[Mlir-commits] [mlir] [mlir][nvgpu] Introduce Multicast Capability to `nvgpu.tma.async.load` (PR #76935)
Guray Ozen
llvmlistbot at llvm.org
Thu Jan 4 02:21:40 PST 2024
https://github.com/grypp created https://github.com/llvm/llvm-project/pull/76935
This PR improves the functionality of the `nvgpu.tma.async.load` Op by adding support for multicast. While we already had this capability in the lower-level `nvvm.cp.async.bulk.tensor.shared.cluster.global` NVVM Op, this PR lowers mask information to the NVVM operation.
>From e8bb07467b958d85eac35a41af8de7a58ede0e20 Mon Sep 17 00:00:00 2001
From: Guray Ozen <guray.ozen at gmail.com>
Date: Thu, 4 Jan 2024 11:20:46 +0100
Subject: [PATCH] [mlir][nvgpu] Introduce Multicast Capability to
`nvgpu.tma.async.load`
This PR improves the functionality of the `nvgpu.tma.async.load` Op by adding support for multicast. While we already had this capability in the lower-level `nvvm.cp.async.bulk.tensor.shared.cluster.global` NVVM Op, this PR lowers mask information to the NVVM operation.
---
mlir/include/mlir/Dialect/NVGPU/IR/NVGPU.td | 16 +++++++------
.../Conversion/NVGPUToNVVM/NVGPUToNVVM.cpp | 3 ++-
.../NVGPU/TransformOps/NVGPUTransformOps.cpp | 2 +-
.../Conversion/NVGPUToNVVM/nvgpu-to-nvvm.mlir | 23 +++++++++++++++++++
4 files changed, 35 insertions(+), 9 deletions(-)

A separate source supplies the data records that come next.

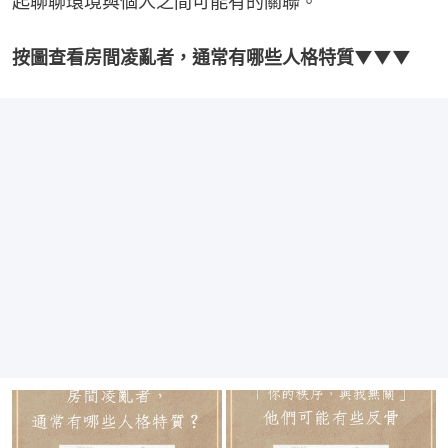
起聊聊環境與個人之間可能有的關聯。
按圖查看房間凌亂者，通常有哪些人格特質▼▼▼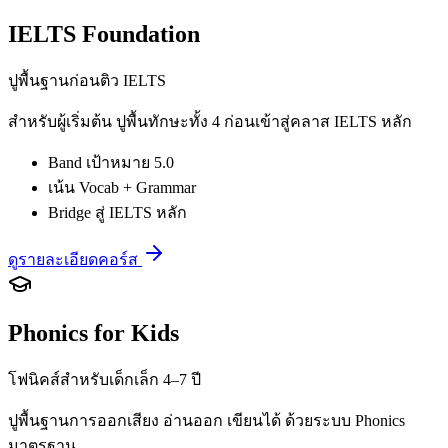
IELTS Foundation
ปูพื้นฐานก่อนติว IELTS
สำหรับผู้เริ่มต้น ปูพื้นทักษะทั้ง 4 ก่อนเข้าสู่คลาส IELTS หลัก
Band เป้าหมาย 5.0
เน้น Vocab + Grammar
Bridge สู่ IELTS หลัก
ดูรายละเอียดคอร์ส
Phonics for Kids
โฟนิคส์สำหรับเด็กเล็ก 4–7 ปี
ปูพื้นฐานการออกเสียง อ่านออก เขียนได้ ด้วยระบบ Phonics
มาตรฐาน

diff --git a/mlir/include/mlir/Dialect/NVGPU/IR/NVGPU.td b/mlir/include/mlir/Dialect/NVGPU/IR/NVGPU.td
index 440f7d0380eb17..7e139663d74b47 100644
--- a/mlir/include/mlir/Dialect/NVGPU/IR/NVGPU.td
+++ b/mlir/include/mlir/Dialect/NVGPU/IR/NVGPU.td
@@ -642,16 +642,18 @@ def NVGPU_TmaAsyncLoadOp : NVGPU_Op<"tma.async.load", [AttrSizedOperandSegments]

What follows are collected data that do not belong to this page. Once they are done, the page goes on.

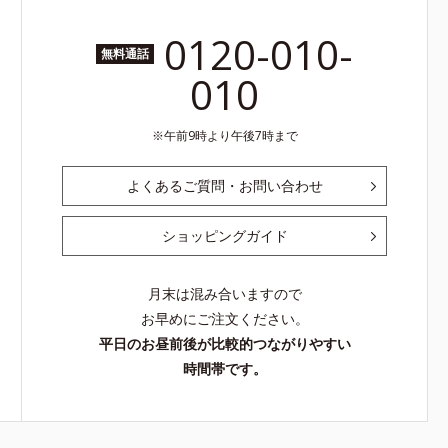
0120-010-
無料通話
010
午前9時より午後7時まで
よくあるご質問・お問い合わせ
ショッピングガイド
月末は混み合いますので
お早めにご注文ください。
平日のお昼前後が比較的つながりやすい
時間帯です。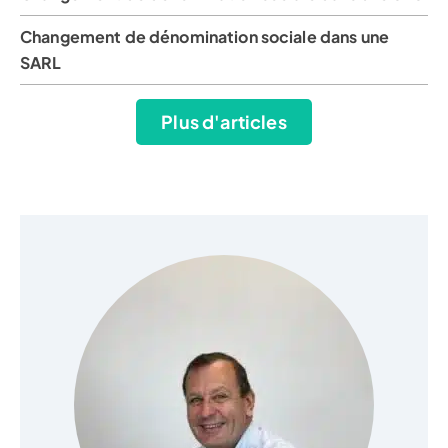
Changement de dénomination sociale dans une
SARL
Plus d'articles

The Op uses `$barrier` mbarrier based completion mechanism.
}];
- let arguments = (ins Arg<AnyMemRef, "", [MemWriteAt<0, FullEffect>]>:$dst,
- NVGPU_MBarrierGroup:$barriers,
- NVGPU_TensorMapDescriptor:$tensorMapDescriptor,
- Variadic<Index>:$coordinates,
- Index:$mbarId,
- Optional<I1>:$predicate);
+ let arguments = (ins Arg<AnyMemRef, "", [MemWriteAt<0, FullEffect>]>:$dst,
+ NVGPU_MBarrierGroup:$barriers,
+ NVGPU_TensorMapDescriptor:$tensorMapDescriptor,
+ Variadic<Index>:$coordinates,
+ Index:$mbarId,
+ Optional<I16>:$multicastMask,
+ Optional<I1>:$predicate);
let assemblyFormat = [{
$tensorMapDescriptor `[` $coordinates `]` `,` $barriers `[` $mbarId `]`
`to` $dst
- (`,` `predicate` `=` $predicate^)?
+ (`multicast_mask` `=` $multicastMask^ )?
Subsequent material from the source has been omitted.